I am sad to be leaving Okinawa. Not because I’m overly fond of  weird ass drinks from a vending machine, but because of you. I have never in my life felt the level of friendship and love I do now. You are such a diverse group of women, all with their own stories, all with their own quirks, and I love each and every one of them. Whether you’re pro status at nursing while jogging, excel at making food I shouldn’t be eating in the first place, blow past me in a race but still make me feel like a winner across the finish line, or you help me wrangle my kiddo on a trip to the zoo, you all have your own spot in my heart. I knew my life would change after my first PCS, but I never imagined the scale of change in myself that has happened while stationed here. I am a healthier, happier, motivated version of myself, and I owe most of that to all of you. You put all of those terrible military wife assumptions to absolute shame.

Ayahashi 10k April 2012

Ayahashi 10k April 2012

You’ve made me stronger physically and mentally, you’ve made me a better mother, you’ve supported me in the ups and downs of being a military wife, you’ve even cured some of my fears. I’ll never be able to fully thank you for the way my life has changed because of all of you, and you may not ever realize the differences, however small they may be, you have made. Not only have I achieved goals I never dreamed of, but I have set even more in this new year that I never thought I’d settle on. I came here with almost no friends, and I’m leaving with more than I can count on two hands. You have changed my opinions of being a military wife, quelled my fears of friendship, and healed my insecurities, and for that I am forever thankful. You are all outstandingly wonderful in so many ways and I want you to know that even though I’m leaving, I will always be here for you. I will always support you, always wonder if there’s anything I can do to help you through the adventure that is military wife-dom and mommyhood.

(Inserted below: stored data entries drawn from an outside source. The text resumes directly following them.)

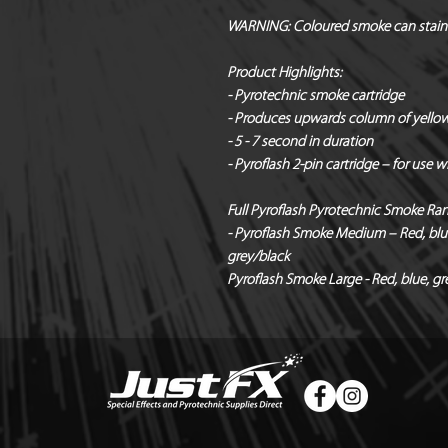
WARNING:
Coloured smoke can stain
Product Highlights:
- Pyrotechnic smoke cartridge
- Produces upwards column of yello
- 5 - 7 second in duration
- Pyroflash 2-pin cartridge – for use 
Full Pyroflash Pyrotechnic Smoke Ra
- Pyroflash Smoke Medium – Red, blue,
grey/black
Pyroflash Smoke Large - Red, blue, gre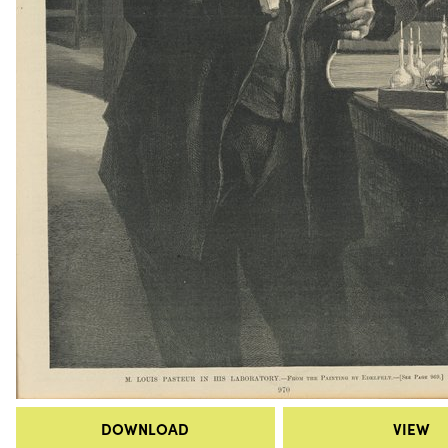
DOWNLOAD
VIEW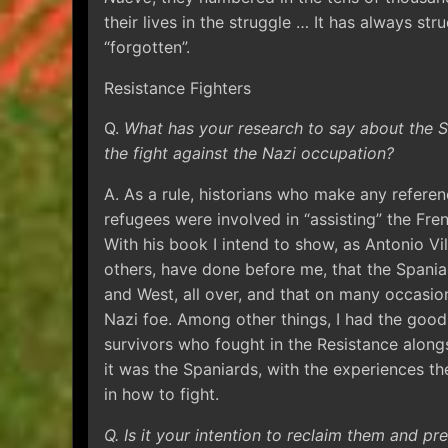
their lives in the struggle … It has always st
“forgotten”.
Resistance Fighters
Q.
What has your research to say about the Sp
the fight against the Nazi occupation?
A. As a rule, historians who make any referen
refugees were involved in “assisting” the Fren
With his book I intend to show, as Antonio 
others, have done before me, that the Spania
and West, all over, and that on many occasion
Nazi foe. Among other things, I had the good
survivors who fought in the Resistance alon
it was the Spaniards, with the experiences t
in how to fight.
Q. Is it your intention to reclaim them and 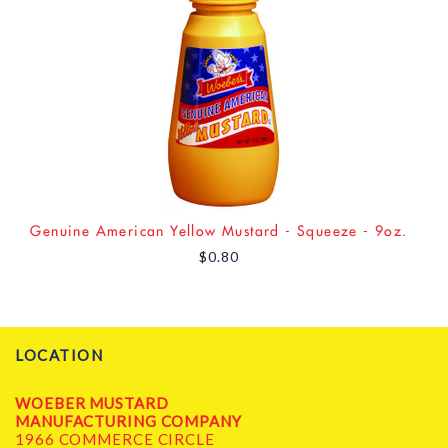
Genuine American Yellow Mustard - Squeeze - 9oz.
$0.80
LOCATION
WOEBER MUSTARD
MANUFACTURING COMPANY
1966 COMMERCE CIRCLE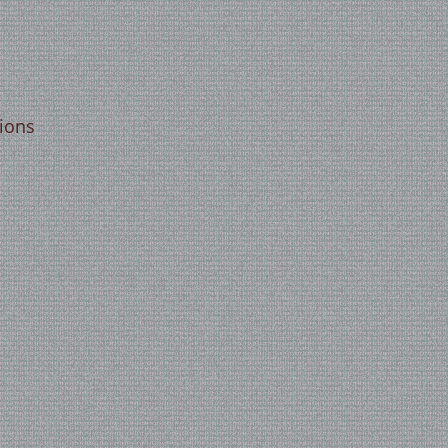
tions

Hiking Hiji Falls May 2012

Hiking Hiji Falls May 2012

Kin Fest July 2012

Kin Fest July 2012

Karen's 30th October 2012

Karen’s 30th October 2012

SW Christmas December 2012

SW Christmas December 2012

I’ve made entirely too many memories with all of you to list them off one by one, but just know you’ve made my time here in Okinawa beyond worth it and I will miss all of you SO MUCH. This is the first time I’ve felt so sad to leave a place because of the people. Thank GOD for facebook, otherwise I might have to roll up in a blanket, and never leave my bed because of withdrawals and missing you all too much. I look forward to all of you asking for orders to North Carolina.

xoxo Jessica

* This is a new installment on my little blog, I’m trying to be organized here people. Theme days, yay!